LONDON – British investment firm Caledonian Holdings Plc (AIM: CHP) said on Tuesday it had agreed to acquire fintech company Aspire Commerce Group Ltd for a nominal £1, a deal that grants it a regulated platform to build out its financial technology ambitions.
The proposed acquisition values Aspire at an enterprise value of £9.49 million, Caledonian said in a statement.
The deal is conditional on regulatory approval from the Financial Conduct Authority (FCA) and on Caledonian’s shareholders backing a change to its investment policy to allow majority ownership of companies.
To support Aspire’s short-term liquidity ahead of the deal’s completion, Caledonian has provided a loan of up to 600,000 pounds ($762,000).

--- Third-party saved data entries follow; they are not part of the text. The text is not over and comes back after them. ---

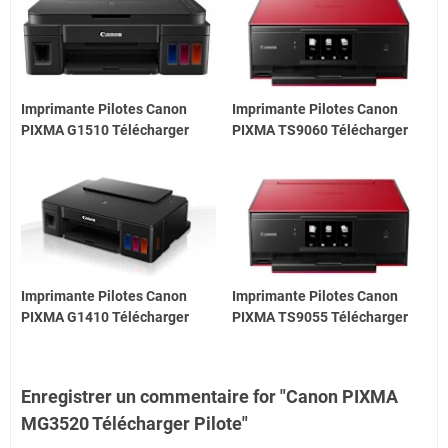
Imprimante Pilotes Canon
Imprimante Pilotes Canon
PIXMA G1510 Télécharger
PIXMA TS9060 Télécharger
Imprimante Pilotes Canon
Imprimante Pilotes Canon
PIXMA G1410 Télécharger
PIXMA TS9055 Télécharger
Enregistrer un commentaire for "Canon PIXMA
MG3520 Télécharger Pilote"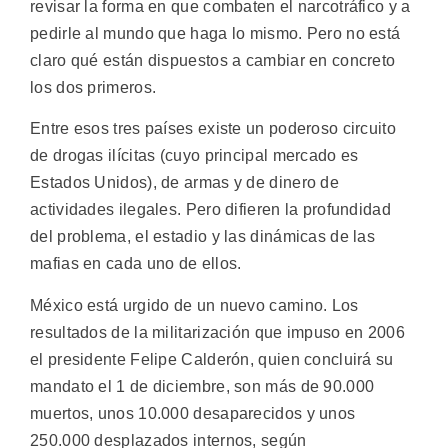
revisar la forma en que combaten el narcotráfico y a
pedirle al mundo que haga lo mismo. Pero no está
claro qué están dispuestos a cambiar en concreto
los dos primeros.
Entre esos tres países existe un poderoso circuito
de drogas ilícitas (cuyo principal mercado es
Estados Unidos), de armas y de dinero de
actividades ilegales. Pero difieren la profundidad
del problema, el estadio y las dinámicas de las
mafias en cada uno de ellos.
México está urgido de un nuevo camino. Los
resultados de la militarización que impuso en 2006
el presidente Felipe Calderón, quien concluirá su
mandato el 1 de diciembre, son más de 90.000
muertos, unos 10.000 desaparecidos y unos
250.000 desplazados internos, según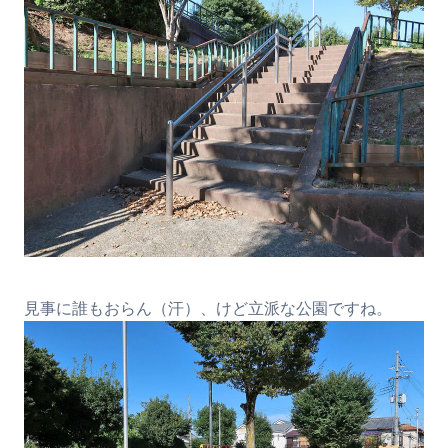
見事に誰もおらん（汗）、けど立派な公園ですね。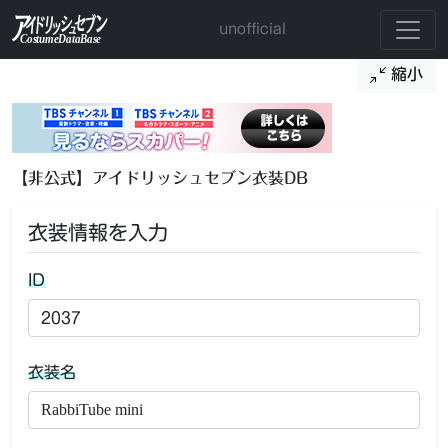
unofficial
縮小
【非公式】アイドリッシュセブン衣装DB
衣装情報を入力
ID
衣装名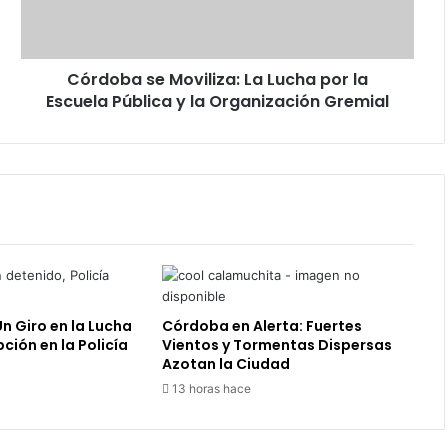
la
Escuela
Pública
Córdoba se Moviliza: La Lucha por la
y
la
Escuela Pública y la Organización Gremial
Organización
Gremial
Un Giro en la Lucha
Córdoba en Alerta: Fuertes
ción en la Policía
Vientos y Tormentas Dispersas
Azotan la Ciudad
13 horas hace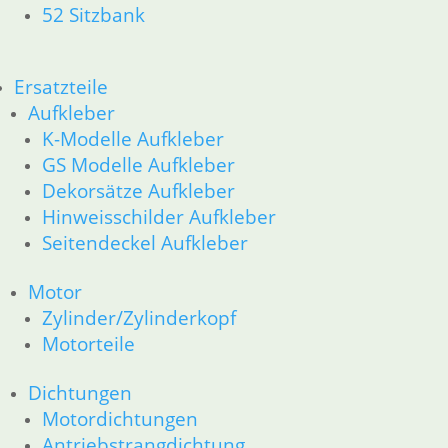
52 Sitzbank
34 Bremsen
36 Räder
46 Rahmen & Verkleidung
51 Spiegel & Schlösser
Ersatzteile
61 Fahrzeugelektrik
Aufkleber
62 Instrumente
K-Modelle Aufkleber
63 Scheinwerfer
GS Modelle Aufkleber
52 Sitzbank
Dekorsätze Aufkleber
Ersatzteile
Hinweisschilder Aufkleber
Aufkleber
Seitendeckel Aufkleber
K-Modelle Aufkleber
GS Modelle Aufkleber
Dekorsätze Aufkleber
Motor
Hinweisschilder Aufkleber
Zylinder/Zylinderkopf
Seitendeckel Aufkleber
Motorteile
Motor
Zylinder/Zylinderkopf
Dichtungen
Motorteile
Motordichtungen
Dichtungen
Antriebstrangdichtung
Motordichtungen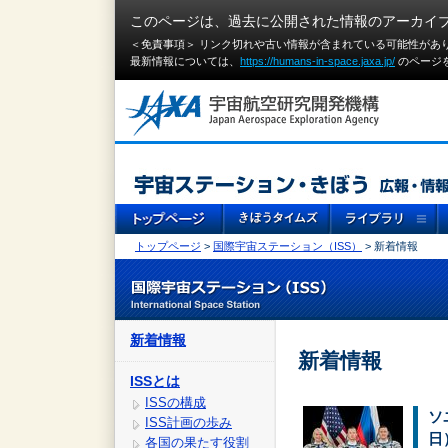
このページは、過去に公開された情報のアーカイ
＜免責事項＞ リンク切れや古い情報が含まれている可能性があ
最新情報については、
https://humans-in-space.jaxa.jp/
のページ
トップページ
>
国際宇宙ステーション（ISS）
> 新着情報
新着情報
新着情報
ISSとは
ISSの構成
ソ
ISS計画の歩み
日
各国の果たす役割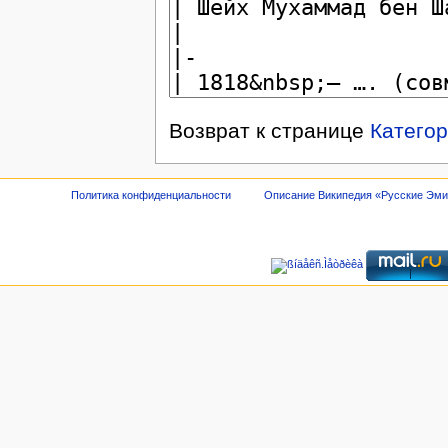
Возврат к странице
Категор
Политика конфиденциальности
Описание Википедия «Русские Эм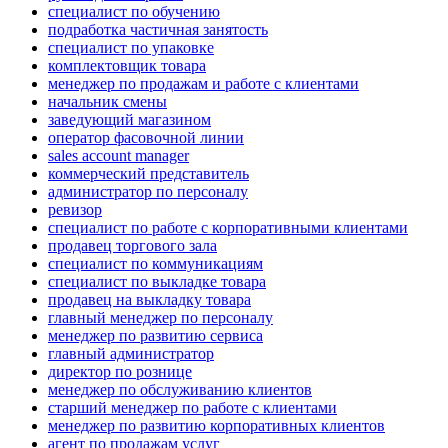
специалист по обучению
подработка частичная занятость
специалист по упаковке
комплектовщик товара
менеджер по продажам и работе с клиентами
начальник смены
заведующий магазином
оператор фасовочной линии
sales account manager
коммерческий представитель
администратор по персоналу
ревизор
специалист по работе с корпоративными клиентами
продавец торгового зала
специалист по коммуникациям
специалист по выкладке товара
продавец на выкладку товара
главный менеджер по персоналу
менеджер по развитию сервиса
главный администратор
директор по рознице
менеджер по обслуживанию клиентов
старший менеджер по работе с клиентами
менеджер по развитию корпоративных клиентов
агент по продажам услуг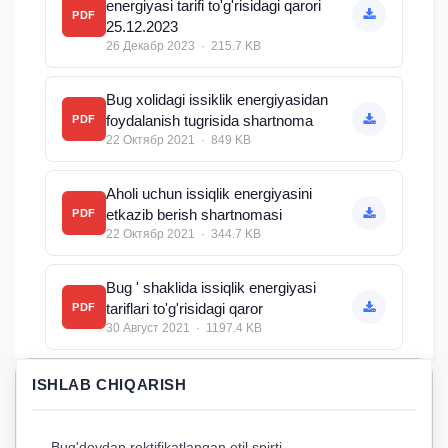
energiyasi tarifi to'g'risidagi qarori
PDF
25.12.2023
26 Декабр 2023 · 215.7 KB
Bug xolidagi issiklik energiyasidan
foydalanish tugrisida shartnoma
PDF
22 Октябр 2021 · 849 KB
Aholi uchun issiqlik energiyasini
etkazib berish shartnomasi
PDF
22 Октябр 2021 · 344.7 KB
Bug ' shaklida issiqlik energiyasi
tariflari to'g'risidagi qaror
PDF
30 Август 2021 · 1197.4 KB
ISHLAB CHIQARISH
Bug'doydan rektifikatlangan etil spirti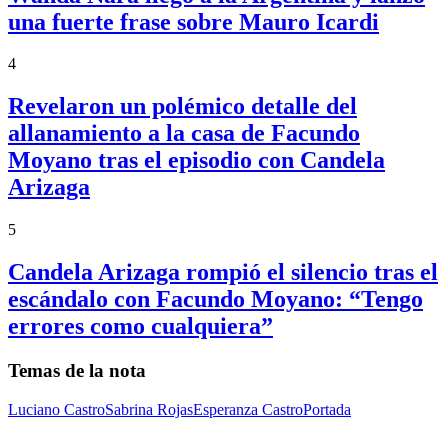
una fuerte frase sobre Mauro Icardi
4
Revelaron un polémico detalle del
allanamiento a la casa de Facundo
Moyano tras el episodio con Candela
Arizaga
5
Candela Arizaga rompió el silencio tras el
escándalo con Facundo Moyano: “Tengo
errores como cualquiera”
Temas de la nota
Luciano Castro
Sabrina Rojas
Esperanza Castro
Portada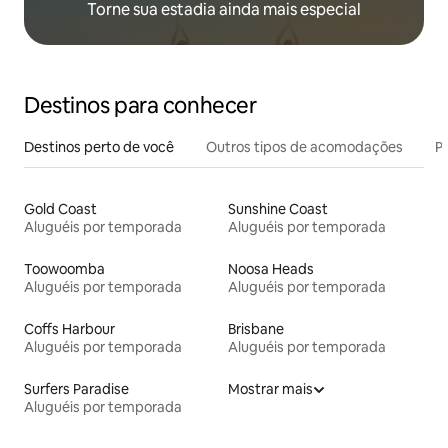
Torne sua estadia ainda mais especial
Destinos para conhecer
Destinos perto de você
Outros tipos de acomodações
Pr
Gold Coast
Sunshine Coast
Aluguéis por temporada
Aluguéis por temporada
Toowoomba
Noosa Heads
Aluguéis por temporada
Aluguéis por temporada
Coffs Harbour
Brisbane
Aluguéis por temporada
Aluguéis por temporada
Surfers Paradise
Mostrar mais
Aluguéis por temporada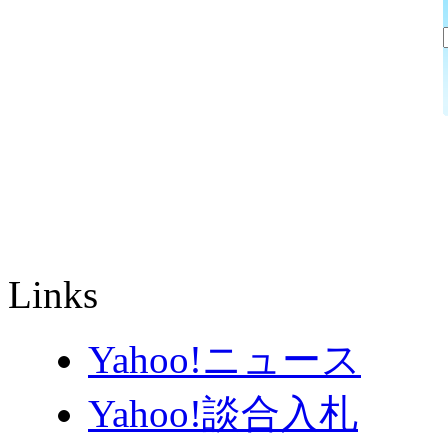
Links
Yahoo!ニュース
Yahoo!談合入札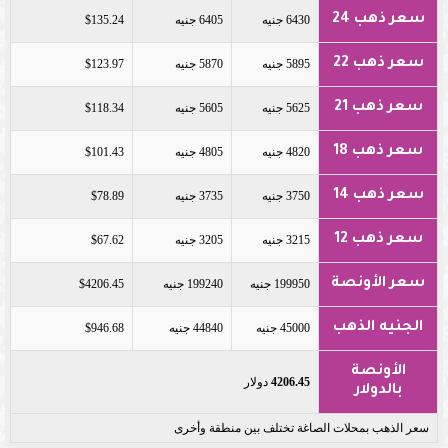
سعر ذهب 24
6430 جنيه
6405 جنيه
$135.24
سعر ذهب 22
5895 جنيه
5870 جنيه
$123.97
سعر ذهب 21
5625 جنيه
5605 جنيه
$118.34
سعر ذهب 18
4820 جنيه
4805 جنيه
$101.43
سعر ذهب 14
3750 جنيه
3735 جنيه
$78.89
سعر ذهب 12
3215 جنيه
3205 جنيه
$67.62
سعر الأونصة
199950 جنيه
199240 جنيه
$4206.45
الجنيه الذهب
45000 جنيه
44840 جنيه
$946.68
الأونصة
4206.45
دولار
بالدولار
سعر الذهب بمحلات الصاغة تختلف بين منطقة وأخرى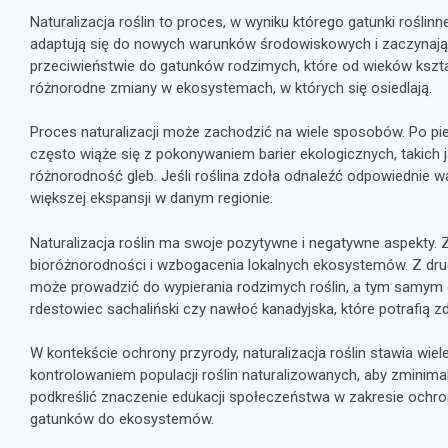
Naturalizacja roślin to proces, w wyniku którego gatunki rośl
adaptują się do nowych warunków środowiskowych i zaczynaj
przeciwieństwie do gatunków rodzimych, które od wieków kszt
różnorodne zmiany w ekosystemach, w których się osiedlają.
Proces naturalizacji może zachodzić na wiele sposobów. Po pi
często wiąże się z pokonywaniem barier ekologicznych, takich 
różnorodność gleb. Jeśli roślina zdoła odnaleźć odpowiednie 
większej ekspansji w danym regionie.
Naturalizacja roślin ma swoje pozytywne i negatywne aspekty. 
bioróżnorodności i wzbogacenia lokalnych ekosystemów. Z drugi
może prowadzić do wypierania rodzimych roślin, a tym samym do
rdestowiec sachaliński czy nawłoć kanadyjska, które potrafią z
W kontekście ochrony przyrody, naturalizacja roślin stawia wie
kontrolowaniem populacji roślin naturalizowanych, aby zminim
podkreślić znaczenie edukacji społeczeństwa w zakresie och
gatunków do ekosystemów.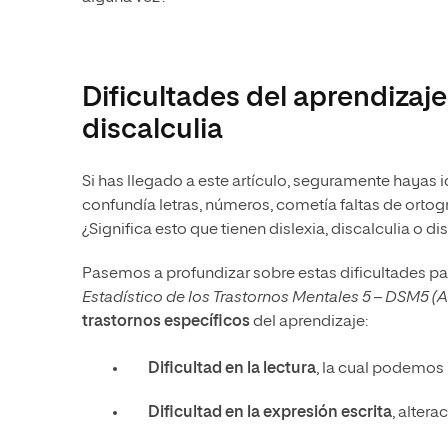
Dificultades del aprendizaje
discalculia
Si has llegado a este artículo, seguramente hayas 
confundía letras, números, cometía faltas de ortogr
¿Significa esto que tienen dislexia, discalculia o di
Pasemos a profundizar sobre estas dificultades pa
Estadístico de los Trastornos Mentales 5 – DSM5 (A
trastornos específicos
del aprendizaje:
Dificultad en la lectura
, la cual podemos 
Dificultad en la expresión escrita
, altera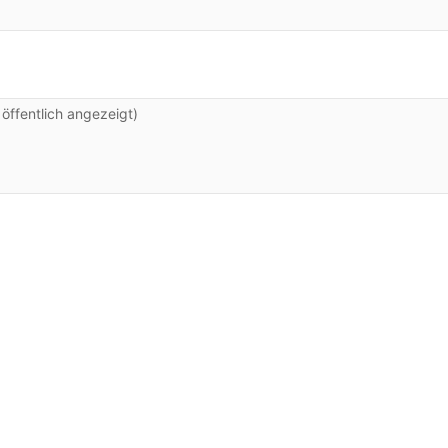
ffentlich angezeigt)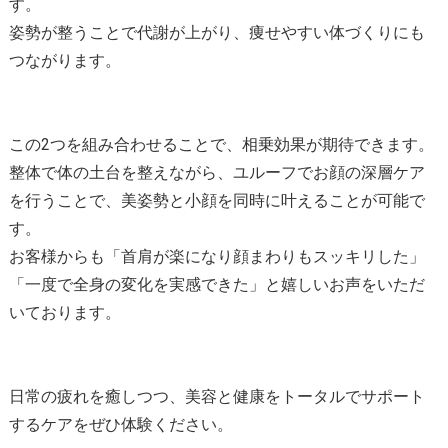
す。
姿勢が整うことで代謝が上がり、痩せやすい体づくりにも
つながります。
この2つを組み合わせることで、相乗効果が期待できます。
整体で体の土台を整えながら、ユルーフでお顔の深層ケア
を行うことで、美姿勢と小顔を同時に叶えることが可能で
す。
お客様からも「首肩が楽になり顔まわりもスッキリした」
「一度で全身の変化を実感できた」と嬉しいお声をいただ
いております。
日常の疲れを癒しつつ、美容と健康をトータルでサポート
するケアをぜひ体験ください。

“The interim funding ensures Aspire remains operationally stable ahead of completion and supports the platform we intend to develop,” said Jim McColl, Executive Director of Caledonian.
Aspire offers current accounts, business finance and foreign exchange services, targeting a gap in the UK trade finance market. For the year ended Dec. 31, 2024, it reported unaudited revenue of 36,057 pounds and a loss before tax of approximately 3.99 million pounds.
Caledonian said Aspire’s existing lenders have indicated support for a post-completion restructuring of its 9.49 million pounds in non-current liabilities. The planned overhaul would involve no capital repayments for an initial period, a cessation of interest accrual, and a long-dated repayment schedule.
The acquisition is central to Caledonian’s strategy of building an integrated, technology-enabled financial services group, the company said. It provides an immediate regulated infrastructure, which Caledonian said would shorten product development cycles.
“Partnering with Caledonian marks an important step for Aspire,” said Adam Rigler, CEO of Aspire. “The working-capital support gives us the stability to continue serving customers during the transition period.”